Okay let's say PC #1 tells NPC #1,2,5,6,9,10 that x=y
PC #2 tells NPC 1,2,5,6,9,10 that x=z
PC #3 corroborates the PC #1 info with NPC #2,3,4,5,9,10 and refutes the info with NPC 1,6
but PC#4 informs NPC #1,2,3,4,5,6,7,8,9,10 that x=y=z
You would have to link the 3 pieces of (mis) information to each NPC cross referenced with the individual PC's information and maintain an accurate record over multiple information snippets. Confused yep me to. But over multiple campaigns with multiple players his kind of situation does occur!
I'm going to start with your last comment. So these multiple campaigns will all be impacting each other? Most people I'm aware of "instance" their worlds, so that the actions of Party #1 have zero impact on the world for Party #2. Your final sentence here implies that you run things differently, and I need to make sure I'm understanding properly.
The database structure necessary to model the scenario you've outlined here would need to track both who knows what *and* who told what information to whom. That latter component adds a significant level of complication to things, and it's not nearly as common a situation as the former. We've only designed things at this point to handle the former.

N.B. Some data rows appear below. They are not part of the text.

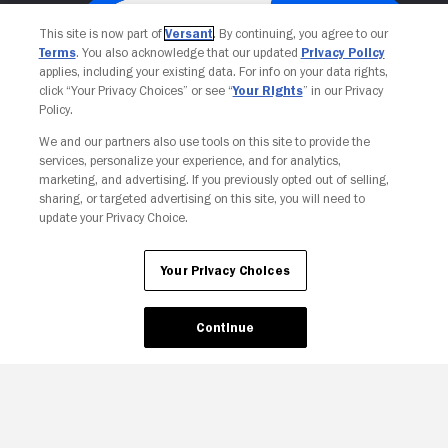
This site is now part of
Versant
. By continuing, you agree to our
Terms
. You also acknowledge that our updated
Privacy Policy
applies, including your existing data. For info on your data rights,
click “Your Privacy Choices” or see “
Your Rights
” in our Privacy
Policy.
We and our partners also use tools on this site to provide the
services, personalize your experience, and for analytics,
Your Privacy Choices
marketing, and advertising. If you previously opted out of selling,
sharing, or targeted advertising on this site, you will need to
update your Privacy Choice.
Your Privacy Choices
Continue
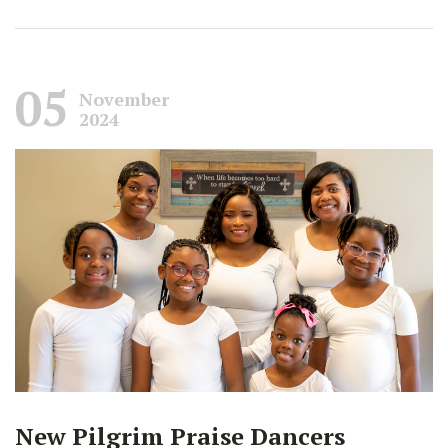
05
November
2024
New Pilgrim Praise Dancers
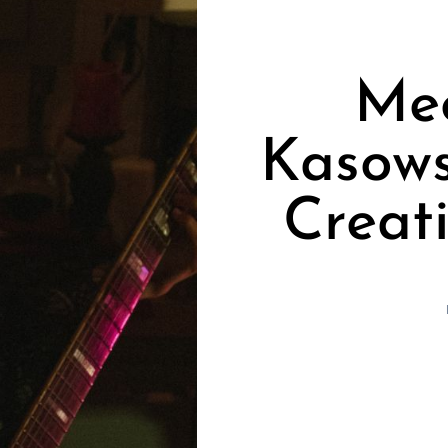
Me
Kasows
Creat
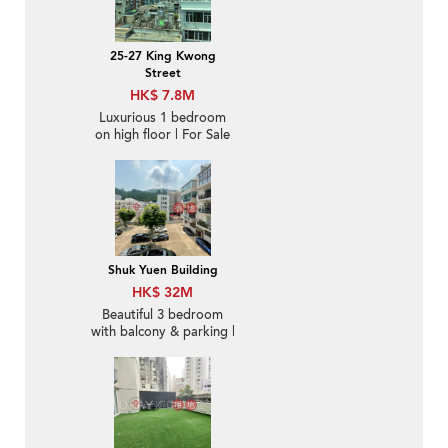
25-27 King Kwong
Street
HK$ 7.8M
Luxurious 1 bedroom
on high floor | For Sale
Shuk Yuen Building
HK$ 32M
Beautiful 3 bedroom
with balcony & parking |
For Sale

We could do the latter, but it will take more work and is outside the scope of what we'll be providing in the initial launch and the first few updates after that.
As I mentioned above, we could potentially extend the "who knows what" mechanism to encompass NPCs, but that will not address the separate issue of "who told them what". We can definitely put this on the todo list, but it's not something to expect soon.